What are the lines, written out exactly, from the one containing "στεγαστικού επιδόματος όσο" to the end of the entries below? Include both ends and nothing more.

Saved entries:
........
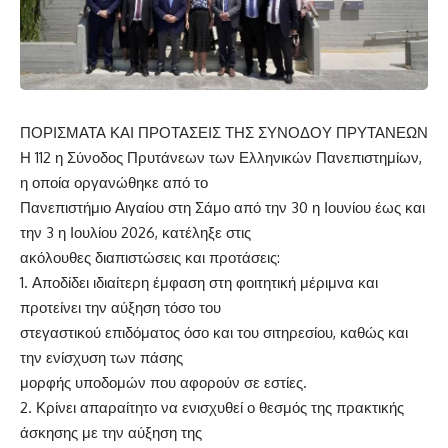
ΠΟΡΙΣΜΑΤΑ ΚΑΙ ΠΡΟΤΑΣΕΙΣ ΤΗΣ ΣΥΝΟΔΟΥ ΠΡΥΤΑΝΕΩΝ
Η 112 η Σύνοδος Πρυτάνεων των Ελληνικών Πανεπιστημίων,
η οποία οργανώθηκε από το
Πανεπιστήμιο Αιγαίου στη Σάμο από την 30 η Ιουνίου έως και
την 3 η Ιουλίου 2026, κατέληξε στις
ακόλουθες διαπιστώσεις και προτάσεις:
1. Αποδίδει ιδιαίτερη έμφαση στη φοιτητική μέριμνα και
προτείνει την αύξηση τόσο του
στεγαστικού επιδόματος όσο και του σιτηρεσίου, καθώς και
την ενίσχυση των πάσης
μορφής υποδομών που αφορούν σε εστίες.
2. Κρίνει απαραίτητο να ενισχυθεί ο θεσμός της πρακτικής
άσκησης με την αύξηση της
........
- _Output of the task_
στεγαστικού επιδόματος όσο και του σιτηρεσίου, καθώς και
την ενίσχυση των πάσης
μορφής υποδομών που αφορούν σε εστίες.
2. Κρίνει απαραίτητο να ενισχυθεί ο θεσμός της πρακτικής
άσκησης με την αύξηση της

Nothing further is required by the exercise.